Fraud attacks are unfortunately always a threat, and are more common right before and during the holiday season. Criminal fraudsters will attempt to collect information to capture an identity and ultimately access to a consumer’s bank account.

Citadel monitors and stays aware of fraudulent activity threatening our member base. Our goal is to be transparent with members and inform them of any suspicious activity as soon as possible. In addition, we want to ensure our members are educated about these threats and know what to watch out for when it comes to fraudulent activity. Personal financial safety and member privacy is a priority.

Caller ID Spoofing

One issue that is common today is caller ID spoofing. Criminals can “spoof” an institution’s phone number and try to impersonate its employees. Spoofing uses computer systems to falsify the Caller ID information, so the ID displayed is not the caller’s true identity. Through spoofing, fraudsters will try to gather sensitive information about you and they may be disguised as a Citadel employee.
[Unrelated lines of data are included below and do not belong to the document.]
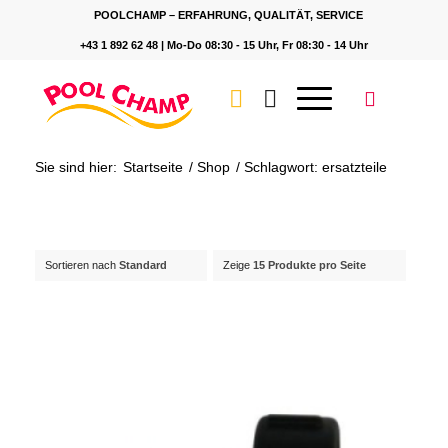
POOLCHAMP – ERFAHRUNG, QUALITÄT, SERVICE
+43 1 892 62 48 | Mo-Do 08:30 - 15 Uhr, Fr 08:30 - 14 Uhr
Sie sind hier:
Startseite
/
Shop
/
Schlagwort: ersatzteile
Sortieren nach
Standard
Zeige
15 Produkte pro Seite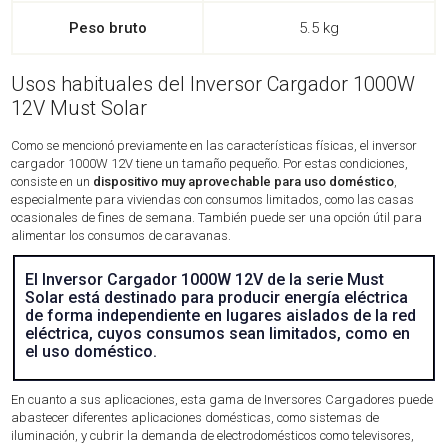
Peso bruto
5.5 kg
Usos habituales del Inversor Cargador 1000W
12V Must Solar
Como se mencionó previamente en las características físicas, el inversor
cargador 1000W 12V tiene un tamaño pequeño. Por estas condiciones,
consiste en un
dispositivo muy aprovechable para uso doméstico
,
especialmente para viviendas con consumos limitados, como las casas
ocasionales de fines de semana. También puede ser una opción útil para
alimentar los consumos de caravanas.
El Inversor Cargador 1000W 12V de la serie Must
Solar está destinado para producir energía eléctrica
de forma independiente en lugares aislados de la red
eléctrica, cuyos consumos sean limitados, como en
el uso doméstico.
En cuanto a sus aplicaciones, esta gama de Inversores Cargadores puede
abastecer diferentes aplicaciones domésticas, como sistemas de
iluminación, y cubrir la demanda de electrodomésticos como televisores,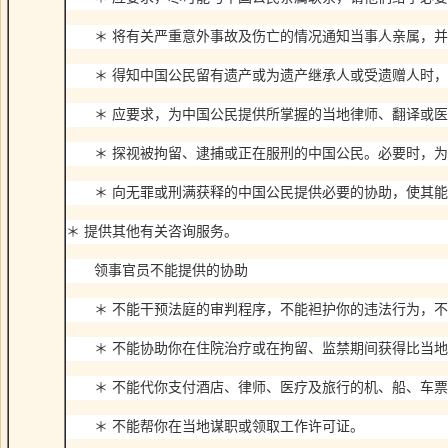
＊ 将有关严重意外事故及伤亡的情况通知当事人亲属，并
＊ 得知中国公民留有遗产或为遗产继承人或受遗赠人时，
＊ 应要求，为中国公民提供所掌握的当地律师、翻译或医
＊ 探视被拘留、逮捕或正在服刑的中国公民。必要时，为
＊ 向无罪或刑满获释的中国公民提供必要的协助，使其能
＊ 提供其他有关咨询服务。
领事官员不能提供的协助
＊ 不能干预法庭的审判程序，不能袒护你的违法行为，不
＊ 不能协助你在住院治疗或在拘留、监禁期间获得比当地
＊ 不能代你支付酒店、律师、医疗及旅行的机、船、车票
＊ 不能帮你在当地谋职或领取工作许可证。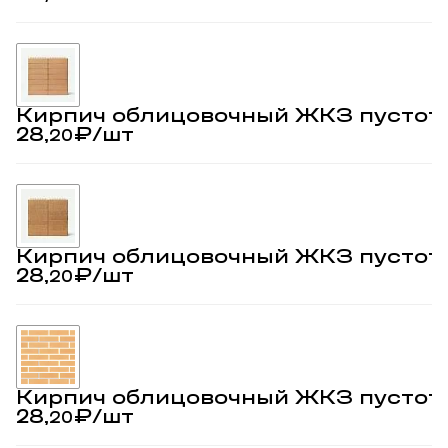
Кирпич облицовочный ЖКЗ пустот
28,
₽
/шт
20
Кирпич облицовочный ЖКЗ пустот
28,
₽
/шт
20
Кирпич облицовочный ЖКЗ пустот
28,
₽
/шт
20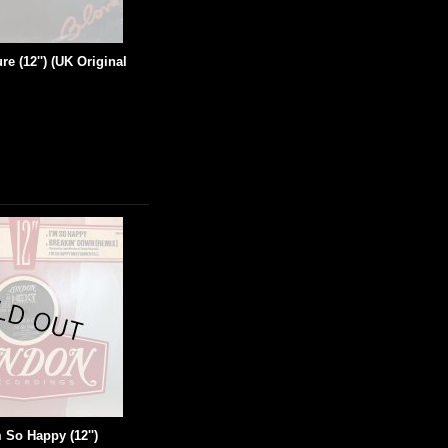
re (12'') (UK Original
m So Happy (12'')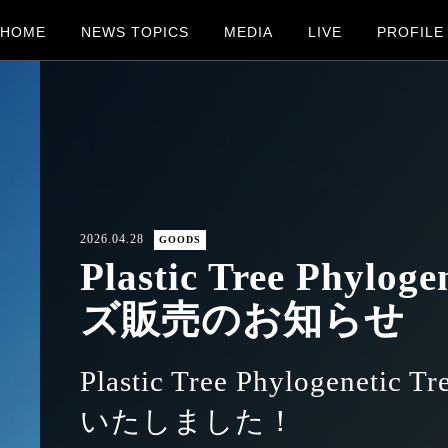
HOME
NEWS TOPICS
MEDIA
LIVE
PROFILE
2026.04.28
GOODS
Plastic Tree Phylog
ズ販売のお知らせ
Plastic Tree Phylogene
いたしました！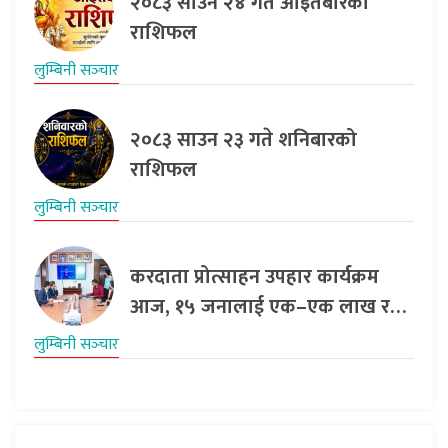
२०८३ साउन २४ गते आइतबारको
राशिफल
लुम्बिनी सञ्‍चार
२०८३ साउन २३ गते शनिबारको
राशिफल
लुम्बिनी सञ्‍चार
करदाता प्रोत्साहन उपहार कार्यक्रम
आज, १५ जनालाई एक–एक लाख र…
लुम्बिनी सञ्‍चार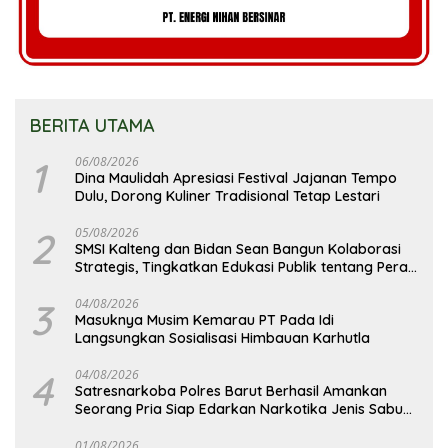
BERITA UTAMA
1
06/08/2026
Dina Maulidah Apresiasi Festival Jajanan Tempo
Dulu, Dorong Kuliner Tradisional Tetap Lestari
2
05/08/2026
SMSI Kalteng dan Bidan Sean Bangun Kolaborasi
Strategis, Tingkatkan Edukasi Publik tentang Peran
DPD RI
3
04/08/2026
Masuknya Musim Kemarau PT Pada Idi
Langsungkan Sosialisasi Himbauan Karhutla
4
04/08/2026
Satresnarkoba Polres Barut Berhasil Amankan
Seorang Pria Siap Edarkan Narkotika Jenis Sabu
Seberat 5,05 Gram
01/08/2026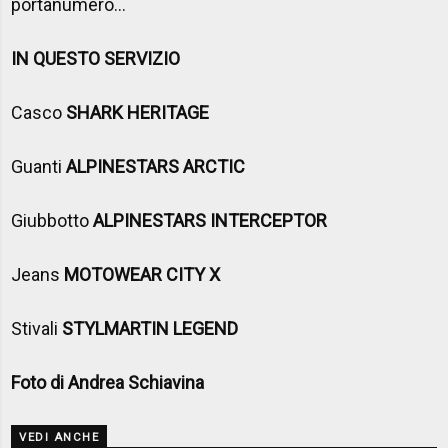
portanumero…
IN QUESTO SERVIZIO
Casco
SHARK HERITAGE
Guanti
ALPINESTARS ARCTIC
Giubbotto
ALPINESTARS INTERCEPTOR
Jeans
MOTOWEAR CITY X
Stivali
STYLMARTIN LEGEND
Foto di Andrea Schiavina
VEDI ANCHE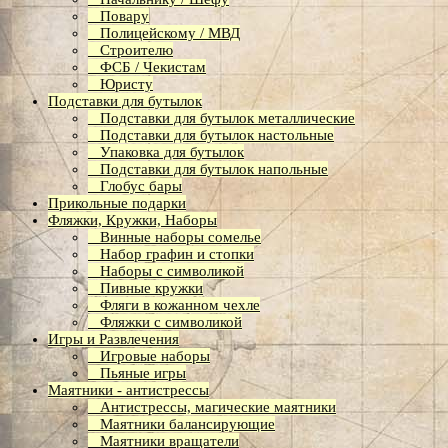
Повару
Полицейскому / МВД
Строителю
ФСБ / Чекистам
Юристу
Подставки для бутылок
Подставки для бутылок металлические
Подставки для бутылок настольные
Упаковка для бутылок
Подставки для бутылок напольные
Глобус бары
Прикольные подарки
Фляжки, Кружки, Наборы
Винные наборы сомелье
Набор графин и стопки
Наборы с символикой
Пивные кружки
Фляги в кожанном чехле
Фляжки с символикой
Игры и Развлечения
Игровые наборы
Пьяные игры
Маятники - антистрессы
Антистрессы, магические маятники
Маятники балансирующие
Маятники вращатели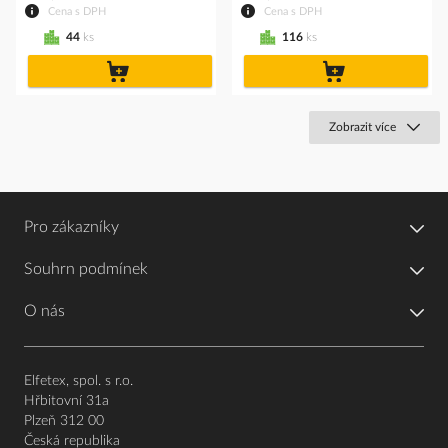
Cena s DPH
Cena s DPH
44
ks
116
ks
do
do
košíku
košíku
Zobrazit více
Pro zákazníky
Souhrn podmínek
O nás
Elfetex, spol. s r.o.
Hřbitovní 31a
Plzeň 312 00
Česká republika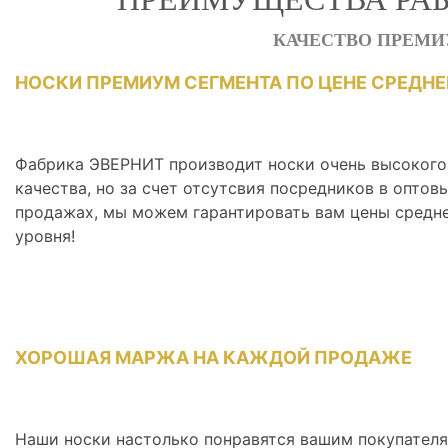
КАЧЕСТВО ПРЕМИ
НОСКИ ПРЕМИУМ СЕГМЕНТА ПО ЦЕНЕ СРЕДНЕ
Фабрика ЭВЕРНИТ производит носки очень высокого
качества, но за счет отсутсвия посредников в оптов
продажах, мы можем гарантировать вам цены средн
уровня!
ХОРОШАЯ МАРЖА НА КАЖДОЙ ПРОДАЖЕ
Наши носки настолько понравятся вашим покупателя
Please note: several Citadel members have reported this happening lately. Usually, these calls are automated and will ask people to enter credit and debit card information.

How to protect yourself:

  • Do not provide personal information to a caller: Citadel will never call you and ask for personal information. Hang up immediately if someone says they are from Citadel and asks for any information such as your account numbers, social security number, or address.

  • Maintain a heightened level of suspicion if you weren’t expecting the call: If you were not expecting a call from Citadel, be extra cautious. If you feel uncomfortable with the conversation, end the call immediately and call the Citadel Call Center or visit a local branch.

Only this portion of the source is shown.